**Information**

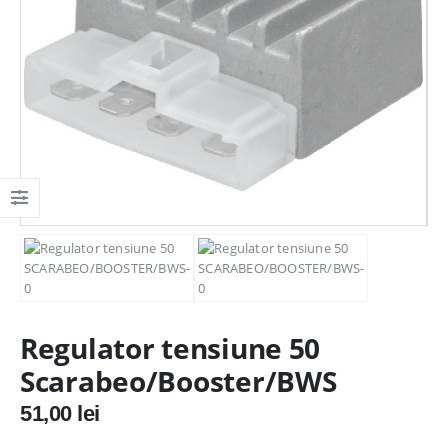
Regulator tensiune 50
Scarabeo/Booster/BWS
51,00
lei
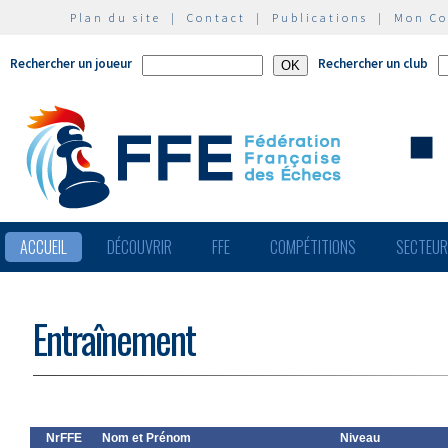
Plan du site
|
Contact
|
Publications
|
Mon C
Rechercher un joueur
Rechercher un club
ACCUEIL
DÉCOUVRIR
FFE
COMPÉTITIONS
SECTEU
Entraînement
NrFFE
Nom et Prénom
Niveau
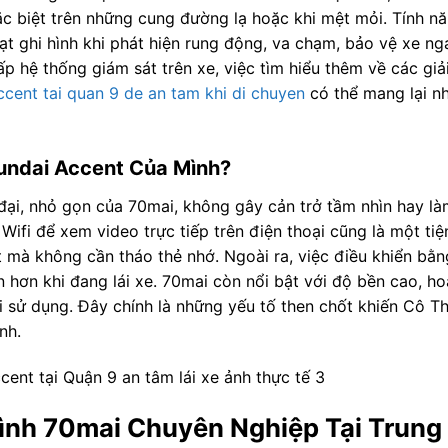
đặc biệt trên những cung đường lạ hoặc khi mệt mỏi. Tính n
t ghi hình khi phát hiện rung động, va chạm, bảo vệ xe ng
p hệ thống giám sát trên xe, việc tìm hiểu thêm về các gi
ccent tai quan 9 de an tam khi di chuyen
có thể mang lại nh
undai Accent Của Mình?
 đại, nhỏ gọn của 70mai, không gây cản trở tầm nhìn hay là
ifi để xem video trực tiếp trên điện thoại cũng là một tiện
t mà không cần tháo thẻ nhớ. Ngoài ra, việc điều khiển bằn
n hơn khi đang lái xe. 70mai còn nổi bật với độ bền cao, h
ời sử dụng. Đây chính là những yếu tố then chốt khiến Cô Th
nh.
rình 70mai Chuyên Nghiệp Tại Trung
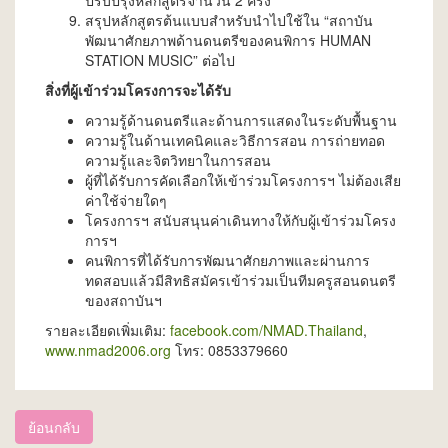
ปรับปรุงหลักสูตรจำนวน 2 ครั้ง
สรุปหลักสูตรต้นแบบสำหรับนำไปใช้ใน “สถาบัน
พัฒนาศักยภาพด้านดนตรีของคนพิการ HUMAN
STATION MUSIC” ต่อไป
สิ่งที่ผู้เข้าร่วมโครงการจะได้รับ
ความรู้ด้านดนตรีและด้านการแสดงในระดับพื้นฐาน
ความรู้ในด้านเทคนิคและวิธีการสอน การถ่ายทอด
ความรู้และจิตวิทยาในการสอน
ผู้ที่ได้รับการคัดเลือกให้เข้าร่วมโครงการฯ ไม่ต้องเสีย
ค่าใช้จ่ายใดๆ
โครงการฯ สนับสนุนค่าเดินทางให้กับผู้เข้าร่วมโครง
การฯ
คนพิการที่ได้รับการพัฒนาศักยภาพและผ่านการ
ทดสอบแล้วมีสิทธิสมัครเข้าร่วมเป็นทีมครูสอนดนตรี
ของสถาบันฯ
รายละเอียดเพิ่มเติม:
facebook.com/NMAD.Thailand
,
www.nmad2006.org
โทร: 0853379660
ย้อนกลับ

**What is being asked**
What you copy out must be exactly the lines from the line containing "สิ่งที่ผู้เข้าร่วมโครงการจะได้รับ" through the end of the records.

**Response to the task**
สิ่งที่ผู้เข้าร่วมโครงการจะได้รับ
ความรู้ด้านดนตรีและด้านการแสดงในระดับพื้นฐาน
ความรู้ในด้านเทคนิคและวิธีการสอน การถ่ายทอด
ความรู้และจิตวิทยาในการสอน
ผู้ที่ได้รับการคัดเลือกให้เข้าร่วมโครงการฯ ไม่ต้องเสีย
ค่าใช้จ่ายใดๆ
โครงการฯ สนับสนุนค่าเดินทางให้กับผู้เข้าร่วมโครง
การฯ
คนพิการที่ได้รับการพัฒนาศักยภาพและผ่านการ
ทดสอบแล้วมีสิทธิสมัครเข้าร่วมเป็นทีมครูสอนดนตรี
ของสถาบันฯ
รายละเอียดเพิ่มเติม:
facebook.com/NMAD.Thailand
,
www.nmad2006.org
โทร: 0853379660
ย้อนกลับ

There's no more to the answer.